L’amministratore delegato Flavio Cattaneo ha sottolineato che “nel Piano abbiamo messo tutti gli impatti e le azioni manageriali che facciamo. Abbiamo già perso il 10% e recuperato velocemente perché la Borsa vede il futuro e l’Italia farà meno margini e l’estero ne farà di più e questo spiega il rialzo del titolo. Alla Borsa piace, è un piano derischizzato. Sono tutte notizie positive”, definendo l’impostazione complessiva “ambiziosa e sostenibile”.

Rinnovabili protagoniste

Una quota rilevante delle risorse sarà destinata alla transizione energetica, con circa 20 miliardi di euro nelle rinnovabili, in aumento di circa 8 miliardi rispetto al piano precedente. Circa la metà degli investimenti sarà concentrata in Europa, soprattutto tra Italia e Spagna, mentre il resto andrà in mercati considerati stabili e con forte crescita della domanda elettrica, come gli Stati Uniti, trainati anche dallo sviluppo dei data center.

Secondo Cattaneo “gli Usa non sono un mercato a rischio per il settore, anzi li consideriamo un ottimo mercato perché i prezzi sono in rialzo e dove ripartirà più velocemente il consumo con i data center per l’intelligenza artificiale”. Grazie a questi investimenti, Enel prevede di portare la capacità installata oltre gli 80 GW dai circa 68 GW stimati a fine 2025, con oltre il 75% della nuova capacità costituita da eolico e tecnologie programmabili, inclusi sistemi di accumulo a batteria.

Reti elettriche e clienti al centro

Accanto alla generazione rinnovabile, l’altra grande direttrice del piano riguarda le infrastrutture. 26 miliardi di euro saranno destinati alle reti elettriche, con circa il 55% degli investimenti in Italia, oltre il 20% in Iberia e quasi il 25% in America Latina, aree caratterizzate da visibilità regolatoria e prospettive di crescita.

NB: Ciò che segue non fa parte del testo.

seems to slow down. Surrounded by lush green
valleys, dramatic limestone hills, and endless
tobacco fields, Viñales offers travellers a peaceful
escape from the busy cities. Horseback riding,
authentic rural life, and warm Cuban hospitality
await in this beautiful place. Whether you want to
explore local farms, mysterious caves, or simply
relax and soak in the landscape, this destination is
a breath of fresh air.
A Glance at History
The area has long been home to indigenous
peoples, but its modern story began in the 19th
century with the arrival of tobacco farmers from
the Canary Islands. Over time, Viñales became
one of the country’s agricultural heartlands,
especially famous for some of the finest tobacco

Parallelamente, il gruppo punta a rafforzare la relazione con i clienti attraverso offerte integrate che combinano energia, gas, fibra e servizi aggiuntivi. L’obiettivo è portare la base clienti sul mercato libero a circa 26 milioni entro il 2028, rispetto ai circa 23 milioni del 2025.

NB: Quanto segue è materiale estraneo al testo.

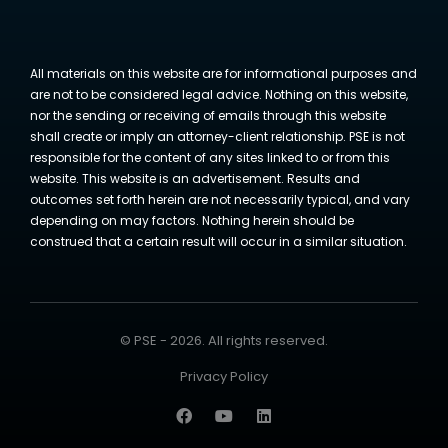
All materials on this website are for informational purposes and
are not to be considered legal advice. Nothing on this website,
nor the sending or receiving of emails through this website
shall create or imply an attorney-client relationship. PSE is not
responsible for the content of any sites linked to or from this
website. This website is an advertisement. Results and
outcomes set forth herein are not necessarily typical, and vary
depending on may factors. Nothing herein should be
construed that a certain result will occur in a similar situation.
© PSE - 2026. All rights reserved.
Privacy Policy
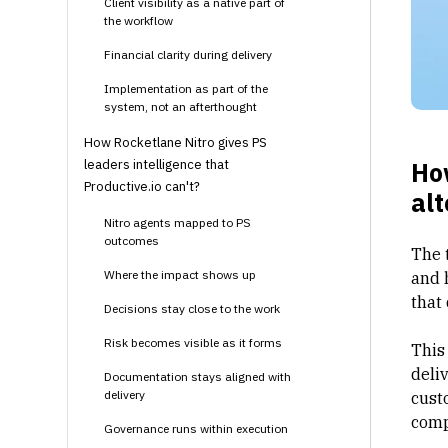
Client visibility as a native part of
the workflow
Financial clarity during delivery
Implementation as part of the
system, not an afterthought
How Rocketlane Nitro gives PS
leaders intelligence that
Ho
Productive.io can't?
alt
Nitro agents mapped to PS
outcomes
The 
Where the impact shows up
and 
that
Decisions stay close to the work
Risk becomes visible as it forms
This
deli
Documentation stays aligned with
delivery
cust
comp
Governance runs within execution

Dividendi in crescita e buyback per gli azionisti

Il piano prevede anche una remunerazione crescente per gli azionisti, sostenuta dalla crescita attesa dell’utile per azione. “In linea con la crescita attesa dell’Eps, si prevede che anche il dividendo per azione aumenti di circa il 6% in termini di Cagr tra il 2025 e il 2028”, ha comunicato la società, che ha inoltre approvato un programma di buyback da 1 miliardo di euro.

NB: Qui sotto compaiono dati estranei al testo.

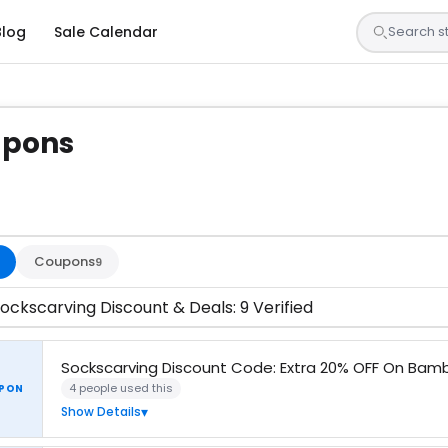
Blog
Sale Calendar
upons
s are tested by our team and confirmed working
Coupons
9
ockscarving Discount & Deals: 9 Verified
Sockscarving Discount Code: Extra 20% OFF On Bam
4 people used this
PON
Show Details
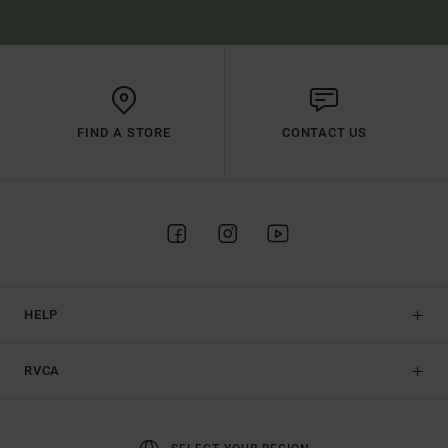
FIND A STORE
CONTACT US
HELP
RVCA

Il direttore finanziario Stefano De Angelis ha spiegato che “il mercato già prima del decreto ha preso in considerazione i cambiamenti prevedibili. Adesso c’è stato un cambiamento a livello europeo e c’è una chiara intenzione di rivedere il meccanismo Ets e si sta parlando di un livello più basso”. L’impatto stimato sull’utile netto è di circa 150 milioni l’anno, con un picco di 300 milioni nel 2028, “pari a circa 2 miliardi, attorno a 1,8 miliardi, considerando che sono state introdotte una serie di misure per compensare questo impatto”.

Nel complesso, il Piano 2026-2028 disegna un percorso di crescita che combina disciplina finanziaria, sviluppo internazionale e accelerazione nella transizione energetica, con l’obiettivo di consolidare il posizionamento del gruppo nei mercati chiave e creare valore nel medio periodo. Tant’è vero che la Borsa ha premiato la nuova strategia con un rialzo del 6,8%.